When a teacher does step out and begin to change practice, often the first reaction from parents is to challenge the change. I see this time and time again as I work closely with teachers in the area of mathematics. Parents of students call up the teachers or send notes demanding to see pages of math work being sent home that look exactly like the pages being sent home when the parents were in school themselves. Parents wonder why things need to change. They wonder why there have to be so many words on the math page; why just getting a correct answer is not enough; why a student should justify his reasoning; why drawing a representation of a problem is important. In general, the parents want the math to look like it did when they were in school. They might even say, “That way was good enough for me, it is good enough for my kids!” Can you imagine someone saying that to a doctor, asking for an outdated procedure?!

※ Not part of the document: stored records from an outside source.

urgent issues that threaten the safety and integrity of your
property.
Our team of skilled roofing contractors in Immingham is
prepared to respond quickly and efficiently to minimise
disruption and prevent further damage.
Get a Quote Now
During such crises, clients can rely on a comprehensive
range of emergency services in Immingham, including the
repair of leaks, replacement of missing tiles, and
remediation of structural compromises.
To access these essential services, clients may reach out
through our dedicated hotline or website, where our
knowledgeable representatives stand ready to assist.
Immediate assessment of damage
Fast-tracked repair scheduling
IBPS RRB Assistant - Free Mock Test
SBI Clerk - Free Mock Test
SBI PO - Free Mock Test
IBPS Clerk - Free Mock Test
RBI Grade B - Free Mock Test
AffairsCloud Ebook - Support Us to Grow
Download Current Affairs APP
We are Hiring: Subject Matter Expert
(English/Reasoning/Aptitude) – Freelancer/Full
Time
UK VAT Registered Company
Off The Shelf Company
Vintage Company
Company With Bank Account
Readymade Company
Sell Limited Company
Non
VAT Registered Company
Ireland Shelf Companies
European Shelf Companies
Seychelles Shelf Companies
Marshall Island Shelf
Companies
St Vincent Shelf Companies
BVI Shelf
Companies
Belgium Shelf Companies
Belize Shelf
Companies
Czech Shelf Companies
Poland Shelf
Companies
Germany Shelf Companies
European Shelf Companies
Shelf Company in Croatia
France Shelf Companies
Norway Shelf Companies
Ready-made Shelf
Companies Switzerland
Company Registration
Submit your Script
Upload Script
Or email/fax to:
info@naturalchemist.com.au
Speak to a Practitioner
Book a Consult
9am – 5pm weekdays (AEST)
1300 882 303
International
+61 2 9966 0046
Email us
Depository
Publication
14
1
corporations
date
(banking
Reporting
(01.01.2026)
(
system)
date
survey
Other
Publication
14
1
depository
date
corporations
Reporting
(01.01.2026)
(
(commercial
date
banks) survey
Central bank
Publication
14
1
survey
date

Sometimes we need to really ask probing questions of ourselves, and I hope you will now do just that: Are you a teacher or parent who is “stuck in the past”, assuming that mathematics instruction should not change? Have you considered the science behind the changes? Have you asked how the changes can help your students or children?

Do you know some parents or teachers who would like to probe this idea further? Let’s arrange a math meeting!

Mathematically yours,

*I could not find a source to whom to give credit for the quote. If you know this, by all means, let me know and I will give due credit.

**Some notes on the science of learning.
In recent years we have learned so very much about the science of the brain and about how people learn. We have amazing tools such as Magnetic Resonance Imaging (MRI) machines, Functional MRI (f MRI) machines, and NMRI (Nuclear Magnetic Resonance Imagery) that help us “see” how people think and learn. The electroencephalogram (EEG) gives us readings about the electrical output of the brain. Magnetoencephalography (MEG) uses high-tech sensors that are super-cooled, liquid-helium, and superconductive to locate faint magnetic fields that are generated by the brain’s neural networks. They’ve been used to detect brainwave patterns in people. These tools also can help us track, for example, how much brain activity occurs during problem solving. Still further, there is Positron Emission Tomography (PET), an imaging device that reveals where certain areas of the brain are “working”. All of these tools have been combined with studies to reveal much about the brain learns. And these high-tech tools are just the beginning. The research about how people learn best is vast!